Let $n$ be odd. If $b$ is even then there is a $p \equiv 3 \pmod{4}$ such that $p|b^2-n^2$. We will have $p|a^2+n^2 \Rightarrow p|a, p|n \Rightarrow p|b$. If we divide everything by $p$ it will be the same situation and we cannot do this forever because no positive integer can have infinite primes in it. Contradiction. If $b$ is odd then we will have $4|a^2+n^2$ which is again impossible. Harder part is to find example for even $n$. Thinking about $b^2-a^2=2n^2$ gives an example.

Motivation

If $n$'s odd case is done @above. Constraction for $n=2k$ : Choose $b=(2k^2+1)^2$ and $a=(2k^2-1)^2$ $\implies$ $a^2+n^2=b^2-n^2$.

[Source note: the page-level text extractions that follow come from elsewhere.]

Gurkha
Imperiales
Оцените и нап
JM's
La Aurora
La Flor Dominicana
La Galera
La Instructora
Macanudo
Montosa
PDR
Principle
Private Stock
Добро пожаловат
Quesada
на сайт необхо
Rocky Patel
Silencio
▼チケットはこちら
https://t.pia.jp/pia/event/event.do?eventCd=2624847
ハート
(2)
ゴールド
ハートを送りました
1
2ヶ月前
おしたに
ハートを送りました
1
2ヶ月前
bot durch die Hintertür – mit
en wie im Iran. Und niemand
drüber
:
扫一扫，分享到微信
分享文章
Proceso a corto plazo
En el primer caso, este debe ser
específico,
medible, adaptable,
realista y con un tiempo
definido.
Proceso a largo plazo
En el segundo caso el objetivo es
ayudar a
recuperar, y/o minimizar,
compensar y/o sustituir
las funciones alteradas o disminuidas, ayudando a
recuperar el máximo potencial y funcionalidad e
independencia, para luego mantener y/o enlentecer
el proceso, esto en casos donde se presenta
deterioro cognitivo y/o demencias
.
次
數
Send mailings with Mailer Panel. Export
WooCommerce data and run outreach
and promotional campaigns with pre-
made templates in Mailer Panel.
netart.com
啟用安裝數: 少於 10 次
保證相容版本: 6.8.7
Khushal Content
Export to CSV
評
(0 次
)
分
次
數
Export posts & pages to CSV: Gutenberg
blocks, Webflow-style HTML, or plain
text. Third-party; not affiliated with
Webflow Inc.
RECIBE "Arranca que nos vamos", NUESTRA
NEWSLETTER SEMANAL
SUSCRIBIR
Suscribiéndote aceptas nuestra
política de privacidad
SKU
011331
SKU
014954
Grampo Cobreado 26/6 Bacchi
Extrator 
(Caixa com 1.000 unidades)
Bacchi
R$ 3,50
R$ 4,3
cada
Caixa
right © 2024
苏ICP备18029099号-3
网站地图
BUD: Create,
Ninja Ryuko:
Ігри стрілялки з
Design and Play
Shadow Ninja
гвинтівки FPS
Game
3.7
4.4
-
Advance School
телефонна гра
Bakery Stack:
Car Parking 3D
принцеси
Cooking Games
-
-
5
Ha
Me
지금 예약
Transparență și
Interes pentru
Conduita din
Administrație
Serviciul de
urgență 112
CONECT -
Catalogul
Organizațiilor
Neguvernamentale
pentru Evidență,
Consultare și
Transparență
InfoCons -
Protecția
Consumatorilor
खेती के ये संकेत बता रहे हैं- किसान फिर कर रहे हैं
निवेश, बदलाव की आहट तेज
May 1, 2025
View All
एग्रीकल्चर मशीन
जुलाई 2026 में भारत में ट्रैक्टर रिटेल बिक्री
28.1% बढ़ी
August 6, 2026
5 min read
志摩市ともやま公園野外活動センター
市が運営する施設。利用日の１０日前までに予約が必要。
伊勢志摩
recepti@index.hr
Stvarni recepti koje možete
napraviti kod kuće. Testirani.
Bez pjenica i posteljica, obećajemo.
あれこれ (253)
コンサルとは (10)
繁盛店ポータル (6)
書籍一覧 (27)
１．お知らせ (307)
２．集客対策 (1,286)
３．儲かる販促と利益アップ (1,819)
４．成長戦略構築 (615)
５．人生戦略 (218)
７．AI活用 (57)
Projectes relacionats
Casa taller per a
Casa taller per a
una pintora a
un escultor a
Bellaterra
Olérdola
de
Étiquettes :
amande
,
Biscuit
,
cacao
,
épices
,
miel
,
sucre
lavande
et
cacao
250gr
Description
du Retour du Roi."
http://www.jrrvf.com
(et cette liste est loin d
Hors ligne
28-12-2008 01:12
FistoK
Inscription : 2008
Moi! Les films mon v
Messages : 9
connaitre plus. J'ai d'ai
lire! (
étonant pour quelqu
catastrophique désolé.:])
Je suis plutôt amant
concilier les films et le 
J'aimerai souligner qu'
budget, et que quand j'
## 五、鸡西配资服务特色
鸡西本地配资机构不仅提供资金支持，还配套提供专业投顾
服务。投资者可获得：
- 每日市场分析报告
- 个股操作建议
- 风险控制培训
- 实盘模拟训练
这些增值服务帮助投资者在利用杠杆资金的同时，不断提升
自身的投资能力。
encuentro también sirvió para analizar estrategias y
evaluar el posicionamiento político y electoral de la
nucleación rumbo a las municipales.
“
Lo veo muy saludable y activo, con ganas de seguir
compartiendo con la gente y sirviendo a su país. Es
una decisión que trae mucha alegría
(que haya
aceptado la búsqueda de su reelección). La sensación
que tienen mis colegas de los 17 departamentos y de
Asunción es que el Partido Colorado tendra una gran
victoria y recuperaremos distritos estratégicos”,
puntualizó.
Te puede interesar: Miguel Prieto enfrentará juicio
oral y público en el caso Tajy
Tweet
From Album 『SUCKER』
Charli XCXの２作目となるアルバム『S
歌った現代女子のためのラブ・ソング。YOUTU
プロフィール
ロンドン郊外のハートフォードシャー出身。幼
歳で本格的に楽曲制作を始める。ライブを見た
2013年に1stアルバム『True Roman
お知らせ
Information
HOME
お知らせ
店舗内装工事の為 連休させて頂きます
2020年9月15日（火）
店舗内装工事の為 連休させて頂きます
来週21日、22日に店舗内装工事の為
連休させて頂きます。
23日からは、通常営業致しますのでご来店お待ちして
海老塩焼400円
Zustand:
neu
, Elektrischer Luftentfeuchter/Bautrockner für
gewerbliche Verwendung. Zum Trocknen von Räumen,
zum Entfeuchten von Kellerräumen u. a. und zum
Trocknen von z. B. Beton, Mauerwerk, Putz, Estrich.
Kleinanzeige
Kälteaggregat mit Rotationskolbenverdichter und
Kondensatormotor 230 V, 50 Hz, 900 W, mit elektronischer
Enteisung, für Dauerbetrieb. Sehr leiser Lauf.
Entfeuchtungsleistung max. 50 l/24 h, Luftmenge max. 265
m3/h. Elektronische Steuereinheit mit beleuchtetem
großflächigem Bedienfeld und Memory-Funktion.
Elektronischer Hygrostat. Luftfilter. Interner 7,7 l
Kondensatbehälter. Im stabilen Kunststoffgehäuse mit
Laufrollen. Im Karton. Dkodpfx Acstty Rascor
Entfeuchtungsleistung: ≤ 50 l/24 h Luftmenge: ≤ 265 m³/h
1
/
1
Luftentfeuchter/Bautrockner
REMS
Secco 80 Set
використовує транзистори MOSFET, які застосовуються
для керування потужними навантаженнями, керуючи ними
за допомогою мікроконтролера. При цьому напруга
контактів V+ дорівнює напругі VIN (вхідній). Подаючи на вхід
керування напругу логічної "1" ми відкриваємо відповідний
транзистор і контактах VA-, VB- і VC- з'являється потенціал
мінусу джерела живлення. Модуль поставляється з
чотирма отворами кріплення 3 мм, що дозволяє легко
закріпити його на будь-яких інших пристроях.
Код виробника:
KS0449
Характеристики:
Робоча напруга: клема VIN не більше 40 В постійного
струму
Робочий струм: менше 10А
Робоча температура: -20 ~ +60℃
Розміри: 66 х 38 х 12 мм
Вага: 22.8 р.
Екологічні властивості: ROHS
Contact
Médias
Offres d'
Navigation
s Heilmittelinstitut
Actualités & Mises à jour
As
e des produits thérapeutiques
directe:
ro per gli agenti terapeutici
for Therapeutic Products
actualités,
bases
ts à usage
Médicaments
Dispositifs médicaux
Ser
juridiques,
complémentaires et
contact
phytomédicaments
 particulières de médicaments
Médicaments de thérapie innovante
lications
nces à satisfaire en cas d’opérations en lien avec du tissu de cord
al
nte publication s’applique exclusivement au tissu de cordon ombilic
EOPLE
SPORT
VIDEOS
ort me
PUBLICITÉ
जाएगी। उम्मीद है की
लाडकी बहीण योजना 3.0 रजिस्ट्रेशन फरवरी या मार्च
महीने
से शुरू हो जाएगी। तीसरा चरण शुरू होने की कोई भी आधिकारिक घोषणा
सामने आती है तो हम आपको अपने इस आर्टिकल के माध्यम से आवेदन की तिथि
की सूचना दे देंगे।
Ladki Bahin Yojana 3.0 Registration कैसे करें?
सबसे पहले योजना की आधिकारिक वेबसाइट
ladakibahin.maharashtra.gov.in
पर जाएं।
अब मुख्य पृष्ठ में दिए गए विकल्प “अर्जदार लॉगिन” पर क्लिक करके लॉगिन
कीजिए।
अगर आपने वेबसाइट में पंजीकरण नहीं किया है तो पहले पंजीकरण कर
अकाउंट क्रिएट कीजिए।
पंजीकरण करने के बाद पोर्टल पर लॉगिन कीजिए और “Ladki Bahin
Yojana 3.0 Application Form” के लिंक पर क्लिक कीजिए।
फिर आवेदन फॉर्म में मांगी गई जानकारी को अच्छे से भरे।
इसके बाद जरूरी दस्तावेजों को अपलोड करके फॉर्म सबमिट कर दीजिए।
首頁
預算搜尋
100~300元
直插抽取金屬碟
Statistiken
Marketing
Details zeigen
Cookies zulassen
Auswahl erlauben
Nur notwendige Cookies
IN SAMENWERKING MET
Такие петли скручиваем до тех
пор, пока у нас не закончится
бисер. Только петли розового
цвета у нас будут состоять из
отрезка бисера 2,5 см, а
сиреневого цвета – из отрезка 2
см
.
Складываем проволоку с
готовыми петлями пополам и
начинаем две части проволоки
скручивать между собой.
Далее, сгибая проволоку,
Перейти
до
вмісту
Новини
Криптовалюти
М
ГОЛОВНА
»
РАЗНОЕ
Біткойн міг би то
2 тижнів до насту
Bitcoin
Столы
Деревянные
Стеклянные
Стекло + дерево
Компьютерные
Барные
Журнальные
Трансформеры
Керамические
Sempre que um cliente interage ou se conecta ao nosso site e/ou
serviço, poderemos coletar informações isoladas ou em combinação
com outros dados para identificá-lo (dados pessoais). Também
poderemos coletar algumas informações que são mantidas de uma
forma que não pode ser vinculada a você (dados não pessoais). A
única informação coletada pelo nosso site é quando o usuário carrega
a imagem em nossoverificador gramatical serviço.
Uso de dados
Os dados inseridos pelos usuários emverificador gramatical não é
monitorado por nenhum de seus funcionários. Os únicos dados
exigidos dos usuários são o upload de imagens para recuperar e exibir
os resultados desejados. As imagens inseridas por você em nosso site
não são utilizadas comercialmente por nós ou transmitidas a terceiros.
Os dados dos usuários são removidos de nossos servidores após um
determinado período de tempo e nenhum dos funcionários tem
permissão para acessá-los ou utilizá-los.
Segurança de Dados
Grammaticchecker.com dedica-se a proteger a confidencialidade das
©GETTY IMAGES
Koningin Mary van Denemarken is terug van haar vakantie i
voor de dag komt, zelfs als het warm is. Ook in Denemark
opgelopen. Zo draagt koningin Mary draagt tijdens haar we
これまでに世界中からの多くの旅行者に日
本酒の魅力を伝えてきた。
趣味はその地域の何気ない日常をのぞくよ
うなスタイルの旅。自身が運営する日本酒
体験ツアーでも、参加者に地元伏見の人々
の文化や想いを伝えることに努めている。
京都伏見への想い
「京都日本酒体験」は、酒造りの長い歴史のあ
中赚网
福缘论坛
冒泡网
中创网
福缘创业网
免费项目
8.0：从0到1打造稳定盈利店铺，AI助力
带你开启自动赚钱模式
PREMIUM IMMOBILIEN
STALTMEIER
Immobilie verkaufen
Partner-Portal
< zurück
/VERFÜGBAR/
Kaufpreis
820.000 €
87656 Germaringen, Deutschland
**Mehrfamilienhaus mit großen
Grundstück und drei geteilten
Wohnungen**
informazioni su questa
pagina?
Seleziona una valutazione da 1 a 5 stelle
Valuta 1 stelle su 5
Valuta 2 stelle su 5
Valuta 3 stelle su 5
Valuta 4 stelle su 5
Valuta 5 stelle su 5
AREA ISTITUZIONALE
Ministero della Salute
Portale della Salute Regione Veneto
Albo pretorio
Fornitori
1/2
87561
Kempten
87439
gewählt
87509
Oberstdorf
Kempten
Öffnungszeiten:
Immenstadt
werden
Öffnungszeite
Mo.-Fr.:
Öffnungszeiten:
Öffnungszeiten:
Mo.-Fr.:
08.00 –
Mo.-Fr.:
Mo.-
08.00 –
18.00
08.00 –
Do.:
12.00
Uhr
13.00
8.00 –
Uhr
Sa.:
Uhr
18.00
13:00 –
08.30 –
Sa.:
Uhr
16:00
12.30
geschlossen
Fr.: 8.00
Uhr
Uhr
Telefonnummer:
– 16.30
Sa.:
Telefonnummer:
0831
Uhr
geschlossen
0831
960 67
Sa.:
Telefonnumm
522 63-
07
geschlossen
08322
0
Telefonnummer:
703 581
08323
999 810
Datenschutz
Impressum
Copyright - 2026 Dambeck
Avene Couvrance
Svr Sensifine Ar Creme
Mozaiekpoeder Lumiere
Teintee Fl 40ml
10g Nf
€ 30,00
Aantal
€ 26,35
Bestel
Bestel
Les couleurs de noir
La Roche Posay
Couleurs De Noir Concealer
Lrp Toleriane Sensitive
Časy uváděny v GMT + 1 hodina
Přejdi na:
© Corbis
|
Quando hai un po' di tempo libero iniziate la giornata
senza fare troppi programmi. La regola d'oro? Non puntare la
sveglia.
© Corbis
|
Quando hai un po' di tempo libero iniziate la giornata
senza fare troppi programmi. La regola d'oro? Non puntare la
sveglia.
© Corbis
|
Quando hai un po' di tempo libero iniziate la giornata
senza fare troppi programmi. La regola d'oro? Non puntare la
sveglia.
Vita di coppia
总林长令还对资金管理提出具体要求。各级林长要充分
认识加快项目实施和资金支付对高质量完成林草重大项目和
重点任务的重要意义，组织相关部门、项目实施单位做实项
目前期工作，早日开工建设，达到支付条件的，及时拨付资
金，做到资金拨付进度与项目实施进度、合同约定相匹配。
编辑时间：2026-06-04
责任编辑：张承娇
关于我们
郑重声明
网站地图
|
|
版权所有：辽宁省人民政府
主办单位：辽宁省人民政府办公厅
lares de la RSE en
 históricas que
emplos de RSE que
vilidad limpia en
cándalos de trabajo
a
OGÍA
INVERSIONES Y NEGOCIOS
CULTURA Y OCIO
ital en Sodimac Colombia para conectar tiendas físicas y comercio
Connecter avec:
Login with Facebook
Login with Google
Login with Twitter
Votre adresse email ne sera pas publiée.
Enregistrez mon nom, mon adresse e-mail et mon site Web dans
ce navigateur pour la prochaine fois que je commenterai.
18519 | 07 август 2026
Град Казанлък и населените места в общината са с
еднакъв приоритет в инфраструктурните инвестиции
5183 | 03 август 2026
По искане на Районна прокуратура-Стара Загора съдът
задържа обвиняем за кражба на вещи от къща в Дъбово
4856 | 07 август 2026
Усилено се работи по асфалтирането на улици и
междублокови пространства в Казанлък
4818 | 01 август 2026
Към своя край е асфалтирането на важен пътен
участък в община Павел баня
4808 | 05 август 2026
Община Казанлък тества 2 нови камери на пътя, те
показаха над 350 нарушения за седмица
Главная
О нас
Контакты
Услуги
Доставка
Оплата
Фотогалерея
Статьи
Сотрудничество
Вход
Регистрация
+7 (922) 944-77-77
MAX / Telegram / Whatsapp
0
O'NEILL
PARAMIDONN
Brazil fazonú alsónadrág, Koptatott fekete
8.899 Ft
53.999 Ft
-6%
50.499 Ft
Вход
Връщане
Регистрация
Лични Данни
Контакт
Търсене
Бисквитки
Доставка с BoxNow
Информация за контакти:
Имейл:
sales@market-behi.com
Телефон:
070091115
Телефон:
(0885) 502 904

For a construction it makes sense to try $b^2 - n^2 = a^2 + n^2 \Leftrightarrow (b-a)(b+a) = 2n^2$. The latter has a solution precisely when $2n^2$ is a product of two integers with the sum parity - which is only when $n$ is even. Explicitly, $b-a = 2$ and $b+a = n^2$, i.e. $b = \frac{n^2}{2} + 1$ and $a = \frac{n^2}{2} - 1$ works. Now let $n$ be odd. We want $b^2 - n^2$ to divide $a^2 + n^2$. If $a,b,n$ have a common divisor, then after dividing all of them by it we would get GCD$(a,b,n) = 1$ and the problem condition will not change. Now if $b$ is odd, then $b^2 \equiv n^2 \equiv 1 \pmod 4$ and so $a^2 + 1 \equiv 0 \pmod 4$, impossible. So $b$ is even and $b^2 - n^2 \equiv 3 \pmod 4$. Hence if $p\equiv 3 \pmod 4$ is a prime factor of $(b-n)(b+n) = b^2 - n^2 \geq 3$, then $p \mid b\pm n$ and $p \mid a^2 + n^2$, i.e. $p$ дели $b\pm n$ and $p \mid a$ and $p \mid n$, contradicting GCD$(a,b,n) = 1$.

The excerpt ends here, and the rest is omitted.